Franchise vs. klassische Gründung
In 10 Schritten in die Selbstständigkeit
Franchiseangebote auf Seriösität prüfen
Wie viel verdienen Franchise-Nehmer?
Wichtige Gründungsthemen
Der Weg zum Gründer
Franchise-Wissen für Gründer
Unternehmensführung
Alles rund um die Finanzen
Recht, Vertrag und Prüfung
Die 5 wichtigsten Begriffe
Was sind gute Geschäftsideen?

◇ ◇ ◇ ◇ ◇

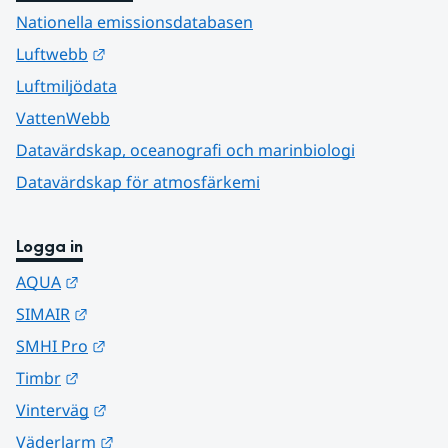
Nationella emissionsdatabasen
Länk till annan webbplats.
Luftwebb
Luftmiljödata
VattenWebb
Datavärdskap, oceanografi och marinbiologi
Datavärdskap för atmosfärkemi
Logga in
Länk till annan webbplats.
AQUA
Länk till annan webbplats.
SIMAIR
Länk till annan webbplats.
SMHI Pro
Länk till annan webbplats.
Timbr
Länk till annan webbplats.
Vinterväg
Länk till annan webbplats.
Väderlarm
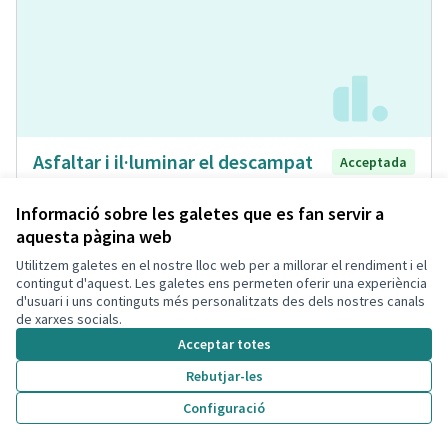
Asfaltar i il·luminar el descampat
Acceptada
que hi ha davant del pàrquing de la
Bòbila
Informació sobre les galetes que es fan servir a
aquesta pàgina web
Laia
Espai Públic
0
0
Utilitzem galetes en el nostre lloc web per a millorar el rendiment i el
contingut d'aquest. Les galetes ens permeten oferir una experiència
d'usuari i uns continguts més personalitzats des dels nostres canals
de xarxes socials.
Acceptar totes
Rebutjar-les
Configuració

◇ ◇ ◇ ◇ ◇

## [WORK REQUIRED]
For this task, write out exactly the lines of the entries above, starting at the line with "Der Weg zum Gründer" and ending at the line with "Was sind gute Geschäftsideen?", both included, and no others.

## [RESULT BELOW]
Der Weg zum Gründer
Franchise-Wissen für Gründer
Unternehmensführung
Alles rund um die Finanzen
Recht, Vertrag und Prüfung
Die 5 wichtigsten Begriffe
Was sind gute Geschäftsideen?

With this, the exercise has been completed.